I feel that I have a tendency to be a bit like Greg Fockers character in that I omit certain bits of information I feel would be looked on unfavorably by others. I don’t find myself doing this as much to impress others but to not explain myself, actions, beliefs or shortcomings to them. For example, I have previously attended college but did not graduate and ended up working as a bartender for years before finally deciding to complete my degree. I feel looked down on by some and sort of embarrassed of myself for choosing to not finish and take a job in the service industry.I have found over the years that many people look at service workers with a lack of respect, as uneducated and unable to acquire a higher position in life. I try not to be bothered by how others see me and only worry about how I see myself but on occasion it doesn’t feel good to my self-worth or self-concept to be looked down on. And it is hard to be proud of yourself when you feel like you’ve given up and taken the easy way out.
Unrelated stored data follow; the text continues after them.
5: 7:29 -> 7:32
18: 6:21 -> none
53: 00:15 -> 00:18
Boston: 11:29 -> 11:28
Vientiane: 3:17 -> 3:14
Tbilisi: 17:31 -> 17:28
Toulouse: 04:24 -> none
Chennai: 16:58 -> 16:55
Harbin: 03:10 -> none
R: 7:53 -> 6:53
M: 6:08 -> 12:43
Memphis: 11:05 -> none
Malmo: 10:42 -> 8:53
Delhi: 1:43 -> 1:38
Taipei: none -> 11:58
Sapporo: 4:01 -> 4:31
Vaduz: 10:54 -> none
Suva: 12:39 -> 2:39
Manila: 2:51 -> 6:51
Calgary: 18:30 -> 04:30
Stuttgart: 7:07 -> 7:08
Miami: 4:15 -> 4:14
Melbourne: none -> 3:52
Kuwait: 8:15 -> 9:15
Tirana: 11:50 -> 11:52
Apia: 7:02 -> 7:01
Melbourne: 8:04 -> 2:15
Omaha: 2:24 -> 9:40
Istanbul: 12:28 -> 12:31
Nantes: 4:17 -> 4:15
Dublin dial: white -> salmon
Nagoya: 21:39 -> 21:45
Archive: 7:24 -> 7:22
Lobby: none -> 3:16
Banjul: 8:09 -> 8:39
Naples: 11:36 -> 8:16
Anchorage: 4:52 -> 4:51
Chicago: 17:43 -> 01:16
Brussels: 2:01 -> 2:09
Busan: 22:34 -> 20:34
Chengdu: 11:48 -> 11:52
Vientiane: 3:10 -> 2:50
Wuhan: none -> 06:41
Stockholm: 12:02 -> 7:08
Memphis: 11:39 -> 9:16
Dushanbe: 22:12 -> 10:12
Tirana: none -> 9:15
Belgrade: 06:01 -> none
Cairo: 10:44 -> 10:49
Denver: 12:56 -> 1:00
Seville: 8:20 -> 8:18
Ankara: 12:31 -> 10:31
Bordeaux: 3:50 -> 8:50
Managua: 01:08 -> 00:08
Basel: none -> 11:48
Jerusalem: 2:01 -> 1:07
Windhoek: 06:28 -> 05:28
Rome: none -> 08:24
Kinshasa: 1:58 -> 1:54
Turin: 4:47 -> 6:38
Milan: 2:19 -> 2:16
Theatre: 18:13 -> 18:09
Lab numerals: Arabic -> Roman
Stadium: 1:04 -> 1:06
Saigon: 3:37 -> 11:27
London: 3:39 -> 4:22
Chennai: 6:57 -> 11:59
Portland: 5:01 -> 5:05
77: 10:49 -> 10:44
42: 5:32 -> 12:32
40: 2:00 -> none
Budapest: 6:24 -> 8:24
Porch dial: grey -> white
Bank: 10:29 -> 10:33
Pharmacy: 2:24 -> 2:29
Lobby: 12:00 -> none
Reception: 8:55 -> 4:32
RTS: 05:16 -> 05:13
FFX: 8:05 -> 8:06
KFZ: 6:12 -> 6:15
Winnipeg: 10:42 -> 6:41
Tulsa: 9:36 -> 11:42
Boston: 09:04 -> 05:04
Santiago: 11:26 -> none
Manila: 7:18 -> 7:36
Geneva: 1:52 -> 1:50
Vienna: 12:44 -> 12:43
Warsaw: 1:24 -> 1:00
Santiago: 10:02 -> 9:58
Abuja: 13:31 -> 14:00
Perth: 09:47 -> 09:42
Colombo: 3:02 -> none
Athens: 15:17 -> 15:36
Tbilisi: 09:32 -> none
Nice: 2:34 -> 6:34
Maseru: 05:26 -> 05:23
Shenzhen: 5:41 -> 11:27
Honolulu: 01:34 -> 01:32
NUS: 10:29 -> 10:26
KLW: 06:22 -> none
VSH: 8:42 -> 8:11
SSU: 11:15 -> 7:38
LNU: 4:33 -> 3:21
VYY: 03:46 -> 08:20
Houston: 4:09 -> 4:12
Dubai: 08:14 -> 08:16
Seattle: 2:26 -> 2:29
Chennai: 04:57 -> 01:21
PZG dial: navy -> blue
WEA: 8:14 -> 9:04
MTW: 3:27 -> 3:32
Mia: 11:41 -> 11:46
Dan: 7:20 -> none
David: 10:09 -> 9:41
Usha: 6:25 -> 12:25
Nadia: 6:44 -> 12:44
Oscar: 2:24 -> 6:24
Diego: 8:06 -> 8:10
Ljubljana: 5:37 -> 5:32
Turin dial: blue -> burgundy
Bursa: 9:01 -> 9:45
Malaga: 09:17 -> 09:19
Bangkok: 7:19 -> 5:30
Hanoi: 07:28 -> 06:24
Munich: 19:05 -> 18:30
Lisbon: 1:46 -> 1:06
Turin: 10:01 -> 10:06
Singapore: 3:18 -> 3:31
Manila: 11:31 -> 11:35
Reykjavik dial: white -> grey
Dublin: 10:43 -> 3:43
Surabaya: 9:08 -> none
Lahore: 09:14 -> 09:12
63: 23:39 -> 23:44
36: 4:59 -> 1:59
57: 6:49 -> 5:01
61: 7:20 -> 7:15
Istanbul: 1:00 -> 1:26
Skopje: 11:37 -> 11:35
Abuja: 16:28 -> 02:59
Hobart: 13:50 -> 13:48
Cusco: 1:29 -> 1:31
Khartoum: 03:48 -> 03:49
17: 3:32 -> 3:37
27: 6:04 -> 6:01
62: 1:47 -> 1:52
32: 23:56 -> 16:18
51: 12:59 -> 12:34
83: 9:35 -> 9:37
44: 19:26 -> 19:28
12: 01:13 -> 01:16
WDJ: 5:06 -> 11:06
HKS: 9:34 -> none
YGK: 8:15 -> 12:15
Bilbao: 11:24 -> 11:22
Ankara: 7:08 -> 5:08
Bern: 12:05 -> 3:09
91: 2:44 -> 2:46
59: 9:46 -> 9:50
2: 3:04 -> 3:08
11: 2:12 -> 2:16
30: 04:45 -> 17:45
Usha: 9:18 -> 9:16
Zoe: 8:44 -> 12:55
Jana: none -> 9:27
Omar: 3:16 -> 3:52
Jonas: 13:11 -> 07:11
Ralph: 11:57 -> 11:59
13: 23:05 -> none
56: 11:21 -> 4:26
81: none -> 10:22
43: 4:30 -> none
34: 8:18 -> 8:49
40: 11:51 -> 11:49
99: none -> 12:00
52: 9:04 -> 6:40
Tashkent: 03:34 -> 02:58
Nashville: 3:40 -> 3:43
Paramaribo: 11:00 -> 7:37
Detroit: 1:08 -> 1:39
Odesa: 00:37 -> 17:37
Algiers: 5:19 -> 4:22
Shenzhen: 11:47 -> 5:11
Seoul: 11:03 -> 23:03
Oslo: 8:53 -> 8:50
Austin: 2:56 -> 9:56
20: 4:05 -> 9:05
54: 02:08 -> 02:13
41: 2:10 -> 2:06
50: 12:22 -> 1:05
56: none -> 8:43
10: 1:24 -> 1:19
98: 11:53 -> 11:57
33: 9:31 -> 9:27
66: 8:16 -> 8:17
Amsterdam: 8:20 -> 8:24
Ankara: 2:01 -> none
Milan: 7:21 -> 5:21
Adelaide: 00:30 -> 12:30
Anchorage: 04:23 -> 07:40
So I have spent countless years avoiding questions about having a degree or graduating college.This has limited me in conversations with people as I avoid topics and disclosing much personal information about myself and my past. I mean who really wants to admit to strangers that they were lazy and spent too much time socializing to take their education seriously enough to accomplish being a seemingly higher stature in life. We are a society of judgmental people, with ourselves as well as others, and no matter how much we might not agree with the rightness of this it still affects us emotionally.I would not have gone to the extreme lengths Greg and Jack go to avoid being judged or to find out information about someone. I feel that being honest in a situation, such as knowing if a child is theirs or the real career of my parents, is not worth going through the effort that they do. I love this film not only because of how funny it is but because it is relatable on a personal level.
We can all related to being embarrassed by parents, telling lies to impress others and hiding secrets from family members. I actually chose this movie when I did a Google search for films that display good examples of communication.I would highly recommend it to others for the comedic aspect and that it really does show many examples of communication. Meet the Fockers uses verbal as well as nonverbal elements for characters to interact with each other and does so with success. I found it not only entertaining but informative and much more relatable than I had figured it would be to the course work. I found that I could see aspects of my own interactions similar and vastly different than those of the characters and very easily pulling perfect examples to the questions asked.